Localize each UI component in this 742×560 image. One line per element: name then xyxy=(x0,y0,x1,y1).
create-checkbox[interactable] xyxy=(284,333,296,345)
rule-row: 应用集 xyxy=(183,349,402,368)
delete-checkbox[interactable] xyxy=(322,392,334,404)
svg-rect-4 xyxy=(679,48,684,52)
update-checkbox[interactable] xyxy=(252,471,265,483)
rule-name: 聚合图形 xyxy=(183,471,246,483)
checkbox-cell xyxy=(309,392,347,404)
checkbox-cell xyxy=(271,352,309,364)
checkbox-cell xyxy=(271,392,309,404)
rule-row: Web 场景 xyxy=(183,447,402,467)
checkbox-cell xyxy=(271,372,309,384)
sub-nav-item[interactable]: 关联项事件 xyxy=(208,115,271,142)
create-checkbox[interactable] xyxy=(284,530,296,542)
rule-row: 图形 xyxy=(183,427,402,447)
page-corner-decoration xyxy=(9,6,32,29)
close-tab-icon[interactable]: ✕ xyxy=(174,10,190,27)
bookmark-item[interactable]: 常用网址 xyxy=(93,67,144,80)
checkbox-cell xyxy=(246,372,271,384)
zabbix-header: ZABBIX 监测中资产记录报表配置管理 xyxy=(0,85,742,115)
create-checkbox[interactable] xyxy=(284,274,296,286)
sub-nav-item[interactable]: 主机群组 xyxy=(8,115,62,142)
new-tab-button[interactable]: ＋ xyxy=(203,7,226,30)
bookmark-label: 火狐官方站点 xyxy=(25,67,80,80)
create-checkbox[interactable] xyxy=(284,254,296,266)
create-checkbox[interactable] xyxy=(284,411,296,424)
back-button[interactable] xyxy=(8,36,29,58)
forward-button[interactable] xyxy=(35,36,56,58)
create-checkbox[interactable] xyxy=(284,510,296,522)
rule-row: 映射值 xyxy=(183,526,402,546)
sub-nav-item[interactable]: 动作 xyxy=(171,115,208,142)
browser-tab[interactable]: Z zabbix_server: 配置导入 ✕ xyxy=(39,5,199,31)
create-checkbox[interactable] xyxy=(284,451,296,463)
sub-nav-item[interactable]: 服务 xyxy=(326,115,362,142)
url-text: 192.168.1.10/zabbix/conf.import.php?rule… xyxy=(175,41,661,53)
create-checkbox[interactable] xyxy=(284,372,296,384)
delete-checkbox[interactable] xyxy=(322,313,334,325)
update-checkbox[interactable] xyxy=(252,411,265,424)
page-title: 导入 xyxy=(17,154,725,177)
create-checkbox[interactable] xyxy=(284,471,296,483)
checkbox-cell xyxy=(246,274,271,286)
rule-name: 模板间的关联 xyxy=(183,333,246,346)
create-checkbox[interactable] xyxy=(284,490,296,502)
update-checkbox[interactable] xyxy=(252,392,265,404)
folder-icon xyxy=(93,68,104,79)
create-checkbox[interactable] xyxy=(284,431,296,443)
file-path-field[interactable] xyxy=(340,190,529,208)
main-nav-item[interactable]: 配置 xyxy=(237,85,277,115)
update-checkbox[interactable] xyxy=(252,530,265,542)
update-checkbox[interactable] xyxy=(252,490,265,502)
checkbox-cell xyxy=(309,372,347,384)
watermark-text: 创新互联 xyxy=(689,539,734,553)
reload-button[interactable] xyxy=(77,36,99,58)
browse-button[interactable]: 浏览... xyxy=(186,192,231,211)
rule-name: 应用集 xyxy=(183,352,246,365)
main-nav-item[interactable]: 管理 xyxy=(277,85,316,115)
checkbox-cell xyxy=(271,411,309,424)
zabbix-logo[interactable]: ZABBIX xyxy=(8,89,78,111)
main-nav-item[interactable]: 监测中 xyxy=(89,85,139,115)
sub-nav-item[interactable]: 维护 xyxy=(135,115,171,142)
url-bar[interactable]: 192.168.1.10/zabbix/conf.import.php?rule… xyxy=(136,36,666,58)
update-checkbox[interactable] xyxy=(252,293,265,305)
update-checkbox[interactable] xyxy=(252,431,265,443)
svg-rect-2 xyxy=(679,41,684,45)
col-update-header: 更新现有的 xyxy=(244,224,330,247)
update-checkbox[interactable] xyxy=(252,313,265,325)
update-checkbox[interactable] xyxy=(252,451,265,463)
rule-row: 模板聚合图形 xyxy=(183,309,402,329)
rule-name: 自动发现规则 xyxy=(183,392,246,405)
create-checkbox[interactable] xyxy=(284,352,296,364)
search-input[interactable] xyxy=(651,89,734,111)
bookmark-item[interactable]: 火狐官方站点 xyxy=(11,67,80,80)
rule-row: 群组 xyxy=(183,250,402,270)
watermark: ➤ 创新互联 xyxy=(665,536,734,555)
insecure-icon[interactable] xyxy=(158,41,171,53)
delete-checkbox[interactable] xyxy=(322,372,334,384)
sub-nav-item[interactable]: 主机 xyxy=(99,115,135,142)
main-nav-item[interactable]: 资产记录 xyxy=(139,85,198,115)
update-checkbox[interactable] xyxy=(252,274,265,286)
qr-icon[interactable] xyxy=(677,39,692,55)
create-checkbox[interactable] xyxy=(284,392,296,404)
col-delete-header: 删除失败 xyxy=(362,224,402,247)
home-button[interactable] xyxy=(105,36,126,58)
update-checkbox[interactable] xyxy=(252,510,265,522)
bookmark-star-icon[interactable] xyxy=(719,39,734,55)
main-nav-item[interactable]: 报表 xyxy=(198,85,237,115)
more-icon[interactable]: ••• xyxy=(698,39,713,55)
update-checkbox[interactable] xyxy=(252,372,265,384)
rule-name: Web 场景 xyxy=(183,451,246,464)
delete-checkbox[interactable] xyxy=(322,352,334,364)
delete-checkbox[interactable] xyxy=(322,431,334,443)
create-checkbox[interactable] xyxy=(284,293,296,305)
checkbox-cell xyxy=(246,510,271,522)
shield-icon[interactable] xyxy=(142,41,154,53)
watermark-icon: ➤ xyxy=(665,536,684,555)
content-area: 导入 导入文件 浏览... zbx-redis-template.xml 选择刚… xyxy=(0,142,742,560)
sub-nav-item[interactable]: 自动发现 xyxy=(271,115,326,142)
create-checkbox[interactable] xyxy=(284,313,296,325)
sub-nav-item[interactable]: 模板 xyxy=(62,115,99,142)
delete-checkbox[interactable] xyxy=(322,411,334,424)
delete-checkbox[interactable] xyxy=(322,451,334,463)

○ ○ ○ ○ ○ ○ ○

YOUR TASK: So that nothing is lost, retype every entry in the listing above exactly.

PROBLEM SOLUTION:
Localize each UI component in this 742×560 image. One line per element: name then xyxy=(x0,y0,x1,y1).
create-checkbox[interactable] xyxy=(284,333,296,345)
rule-row: 应用集 xyxy=(183,349,402,368)
delete-checkbox[interactable] xyxy=(322,392,334,404)
svg-rect-4 xyxy=(679,48,684,52)
update-checkbox[interactable] xyxy=(252,471,265,483)
rule-name: 聚合图形 xyxy=(183,471,246,483)
checkbox-cell xyxy=(309,392,347,404)
checkbox-cell xyxy=(271,352,309,364)
checkbox-cell xyxy=(271,392,309,404)
rule-row: Web 场景 xyxy=(183,447,402,467)
checkbox-cell xyxy=(271,372,309,384)
sub-nav-item[interactable]: 关联项事件 xyxy=(208,115,271,142)
create-checkbox[interactable] xyxy=(284,530,296,542)
rule-row: 图形 xyxy=(183,427,402,447)
page-corner-decoration xyxy=(9,6,32,29)
close-tab-icon[interactable]: ✕ xyxy=(174,10,190,27)
bookmark-item[interactable]: 常用网址 xyxy=(93,67,144,80)
checkbox-cell xyxy=(246,372,271,384)
zabbix-header: ZABBIX 监测中资产记录报表配置管理 xyxy=(0,85,742,115)
create-checkbox[interactable] xyxy=(284,274,296,286)
sub-nav-item[interactable]: 主机群组 xyxy=(8,115,62,142)
new-tab-button[interactable]: ＋ xyxy=(203,7,226,30)
bookmark-label: 火狐官方站点 xyxy=(25,67,80,80)
create-checkbox[interactable] xyxy=(284,254,296,266)
create-checkbox[interactable] xyxy=(284,411,296,424)
back-button[interactable] xyxy=(8,36,29,58)
forward-button[interactable] xyxy=(35,36,56,58)
create-checkbox[interactable] xyxy=(284,510,296,522)
rule-row: 映射值 xyxy=(183,526,402,546)
sub-nav-item[interactable]: 动作 xyxy=(171,115,208,142)
browser-tab[interactable]: Z zabbix_server: 配置导入 ✕ xyxy=(39,5,199,31)
create-checkbox[interactable] xyxy=(284,451,296,463)
sub-nav-item[interactable]: 服务 xyxy=(326,115,362,142)
url-text: 192.168.1.10/zabbix/conf.import.php?rule… xyxy=(175,41,661,53)
create-checkbox[interactable] xyxy=(284,372,296,384)
delete-checkbox[interactable] xyxy=(322,313,334,325)
update-checkbox[interactable] xyxy=(252,411,265,424)
page-title: 导入 xyxy=(17,154,725,177)
create-checkbox[interactable] xyxy=(284,471,296,483)
checkbox-cell xyxy=(246,274,271,286)
rule-name: 模板间的关联 xyxy=(183,333,246,346)
create-checkbox[interactable] xyxy=(284,490,296,502)
update-checkbox[interactable] xyxy=(252,392,265,404)
folder-icon xyxy=(93,68,104,79)
create-checkbox[interactable] xyxy=(284,431,296,443)
file-path-field[interactable] xyxy=(340,190,529,208)
main-nav-item[interactable]: 配置 xyxy=(237,85,277,115)
update-checkbox[interactable] xyxy=(252,530,265,542)
update-checkbox[interactable] xyxy=(252,490,265,502)
checkbox-cell xyxy=(309,372,347,384)
watermark-text: 创新互联 xyxy=(689,539,734,553)
reload-button[interactable] xyxy=(77,36,99,58)
browse-button[interactable]: 浏览... xyxy=(186,192,231,211)
rule-name: 应用集 xyxy=(183,352,246,365)
main-nav-item[interactable]: 管理 xyxy=(277,85,316,115)
checkbox-cell xyxy=(271,411,309,424)
zabbix-logo[interactable]: ZABBIX xyxy=(8,89,78,111)
main-nav-item[interactable]: 监测中 xyxy=(89,85,139,115)
sub-nav-item[interactable]: 维护 xyxy=(135,115,171,142)
url-bar[interactable]: 192.168.1.10/zabbix/conf.import.php?rule… xyxy=(136,36,666,58)
update-checkbox[interactable] xyxy=(252,293,265,305)
update-checkbox[interactable] xyxy=(252,431,265,443)
svg-rect-2 xyxy=(679,41,684,45)
col-update-header: 更新现有的 xyxy=(244,224,330,247)
update-checkbox[interactable] xyxy=(252,313,265,325)
update-checkbox[interactable] xyxy=(252,451,265,463)
rule-row: 模板聚合图形 xyxy=(183,309,402,329)
rule-name: 自动发现规则 xyxy=(183,392,246,405)
create-checkbox[interactable] xyxy=(284,352,296,364)
search-input[interactable] xyxy=(651,89,734,111)
bookmark-item[interactable]: 火狐官方站点 xyxy=(11,67,80,80)
rule-row: 群组 xyxy=(183,250,402,270)
watermark: ➤ 创新互联 xyxy=(665,536,734,555)
insecure-icon[interactable] xyxy=(158,41,171,53)
delete-checkbox[interactable] xyxy=(322,372,334,384)
sub-nav-item[interactable]: 主机 xyxy=(99,115,135,142)
main-nav-item[interactable]: 资产记录 xyxy=(139,85,198,115)
update-checkbox[interactable] xyxy=(252,274,265,286)
qr-icon[interactable] xyxy=(677,39,692,55)
create-checkbox[interactable] xyxy=(284,392,296,404)
col-delete-header: 删除失败 xyxy=(362,224,402,247)
home-button[interactable] xyxy=(105,36,126,58)
update-checkbox[interactable] xyxy=(252,510,265,522)
bookmark-star-icon[interactable] xyxy=(719,39,734,55)
main-nav-item[interactable]: 报表 xyxy=(198,85,237,115)
more-icon[interactable]: ••• xyxy=(698,39,713,55)
update-checkbox[interactable] xyxy=(252,372,265,384)
rule-name: Web 场景 xyxy=(183,451,246,464)
delete-checkbox[interactable] xyxy=(322,352,334,364)
delete-checkbox[interactable] xyxy=(322,431,334,443)
create-checkbox[interactable] xyxy=(284,293,296,305)
checkbox-cell xyxy=(246,510,271,522)
shield-icon[interactable] xyxy=(142,41,154,53)
watermark-icon: ➤ xyxy=(665,536,684,555)
content-area: 导入 导入文件 浏览... zbx-redis-template.xml 选择刚… xyxy=(0,142,742,560)
sub-nav-item[interactable]: 自动发现 xyxy=(271,115,326,142)
create-checkbox[interactable] xyxy=(284,313,296,325)
sub-nav-item[interactable]: 模板 xyxy=(62,115,99,142)
delete-checkbox[interactable] xyxy=(322,411,334,424)
delete-checkbox[interactable] xyxy=(322,451,334,463)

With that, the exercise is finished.